From its inception, Terminal D was designated to become a ‘Smart’ and ‘Green’ facility, which made the terminal the ideal location to kick off the journey of autonomous truck implementation. With the terminal’s state-of-the-art infrastructure and technological resources, it had the capacity to support new technologies and readily open its doors to more technological optimisation and upgrades. It is the most suitable terminal to pioneer new technology, pilot projects and benchmark new digital solutions and equipment, a de facto ‘laboratory’ for the group.

Terminal D has already been crowned the world’s first port to operate both remote-control quay cranes and automated rubber-tyred gantry cranes, and today it is the first port to operate AI autonomous truck in a ‘true’ mixed traffic mode terminal operations.


The autonomous truck is designed without a driver cab and built-in AI, advanced sensors, HD cameras and GPS to navigate around the terminal and perform specific tasks assigned by nGen (a proprietary Terminal Operating System by Hutchison Ports).

With numerous trial runs and safety test results verified by risk assessment experts, the autonomous truck operates like any ordinary conventional truck with a human driver, only safer and more efficient.

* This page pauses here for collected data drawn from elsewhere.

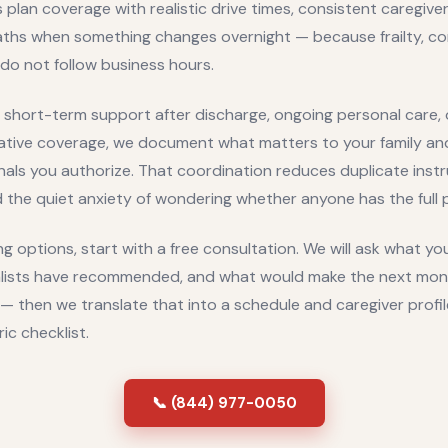
 plan coverage with realistic drive times, consistent caregive
aths when something changes overnight — because frailty, co
do not follow business hours.
short-term support after discharge, ongoing personal care, o
iative coverage, we document what matters to your family a
nals you authorize. That coordination reduces duplicate inst
the quiet anxiety of wondering whether anyone has the full p
g options, start with a free consultation. We will ask what yo
lists have recommended, and what would make the next month
— then we translate that into a schedule and caregiver profil
ric checklist.
📞 (844) 977-0050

The autonomous trucks at Terminal D have completed the first barge operation and first feeder vessel operation in September and October 2020 respectively. In January 2021, the autonomous trucks, together with other internal trucks, completed the first mother vessel operation.

Hutchison Ports has successfully adapted the autonomous truck from a concept vehicle to a pragmatic workhorse that has enhanced and improved productivity and safety levels at Terminal D.

Another important aspect of success in this project, has been the overall acceptance of innovation within the Hutchison Ports Thailand workforce. Staff are keen to work with new technology and have embraced the introduction of remote-control equipment. With the autonomous trucks already in production, staff can now perform new tasks and assignments to further improve terminal efficiency and productivity. It is a testament to the professional, progressive, and engaging project team which turn the autonomous truck concept into a reality.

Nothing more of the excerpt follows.